On Wed, Jan 05, 2011 at 11:36:40PM +0000, Mr Dash Four wrote:
> 
> >> vi .config (this is to add the magic "# x86_64" at the top)
> > I don't understand why you need a commented line???
> > What's the magic about it? A comment is ignored.
> See the "Fedora Wiki" ( :-D ) for building the kernel - the target arch 
> needs to be added as a comment on the first line of that .config file 
> (that is particularly important if I do cross-compilation of the kernel 
> - I add "# i386" for i686 targets for example). If that is not present 
> all hell breaks loose!

I think we use it during the 'make nonint_oldconfig' stage, ala

for i in $config_list
  ARCH=`cat $i|head -1|sed 's/# //'`
  cp $i .config
  make ARCH=$ARCH nonint_oldconfig
  cp .config configs/$i

without the #$arch thing, we wouldn't know what arch to pass into the
kernel Makefile system to get the right config options.

> 
> >> cp .config ~/rpmbuild/SOURCES/config-x86_64-generic

Yeah that won't work (explained below)

> >
> > This will not guarantee that the config file will not be modified.
> > I have done this numerous times, and I can tell you unequivocally,
> > it will not keep all the options you want, nor will it exclude all the
> > options you do NOT want.
> > What it will give you is a beast that is niether what you want nor
> > what you do not want.
> > This is the wierdness of the .spec file operations and the Makefile
> > script in ...SOURCES/Makefile.config
> What would you advice me to do then?! I need to end up with 3 
> kernel-*.rpm files plus one perf*.rpm, which I can distribute to all my 
> machines. The above set of instructions is what "Fedora Wiki" ( :-D ) 
> advices on building the kernel...
> 
> > The fedora release people have not provided us with a mechanism
> > that will let us build a kernel EXACTLY as the config file we save in
> > the SOURCES directory.
> What do they actually change - after I build and install the kernel and 
> then check the corresponding .config file in the /boot 
> partition/directory it is the same as the one I have copied as 
> config-x86_64-generic, so, naturally, I assume that nothing has been 
> modified/changed. Is that not the case?

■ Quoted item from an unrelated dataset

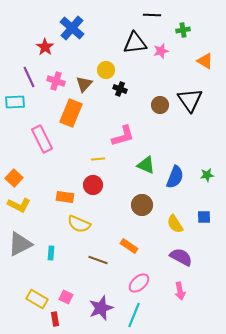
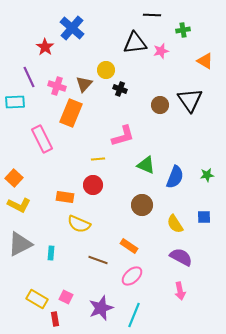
pink cross at (56, 81): moved 1 px right, 5 px down
pink ellipse at (139, 283): moved 7 px left, 7 px up
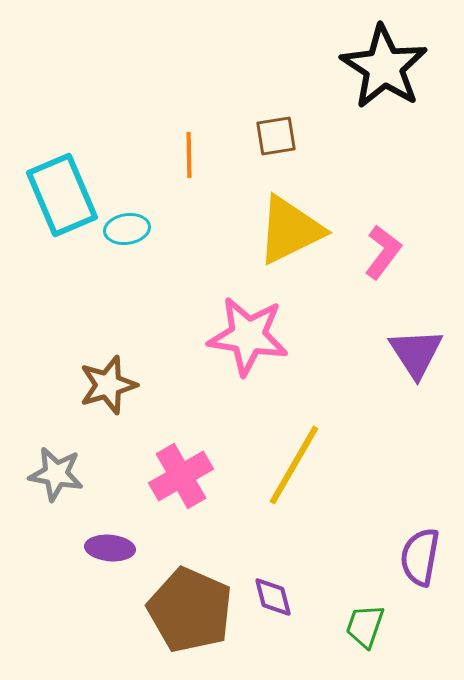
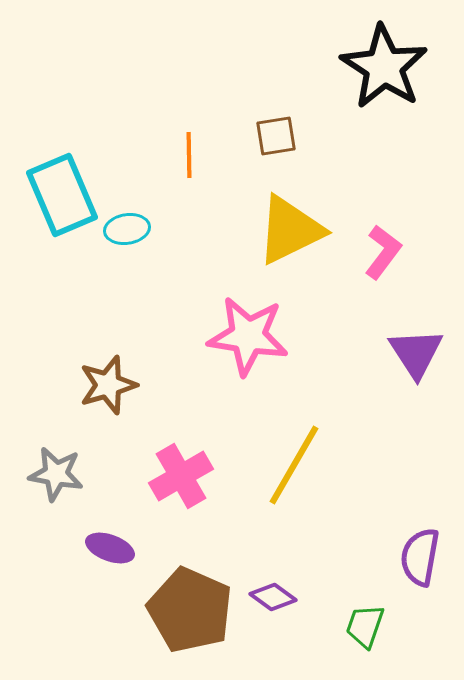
purple ellipse: rotated 15 degrees clockwise
purple diamond: rotated 39 degrees counterclockwise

The way the config options work is basically a bunch of templates that
override each other as they get stacked on top.  So

config-generic is usually the base config that all arches start with
config-$ARCH-generic is merged onto config-generic and overrides those
    options
config-$ARCH-$VARIANT is merged onto that with more overrides

the result config blob is full of stuff that may or may not be relevant to
the particular type of kernel we are building, therefore we use the
for-loop (from earlier in the email), to filter out that cruft.  The magic
is 'make ARCH=$ARCH nonint_oldconfig'  (think make oldconfig without the
prompting).

The output files are kernel-$version-$arch.config.  If you want to copy
.config files somewhere, it really should be the kernel-*.config files.
But I don't have the .spec file handy to know if those get repeatedly
overwritten on a rpmbuild.

The way the kernel maintainers set the options is to modify the
config-$pickone-generic  file with the option you care about to on/off.

But as explained in other threads, we never supported custom configs so no
one really designed a process to make it easy.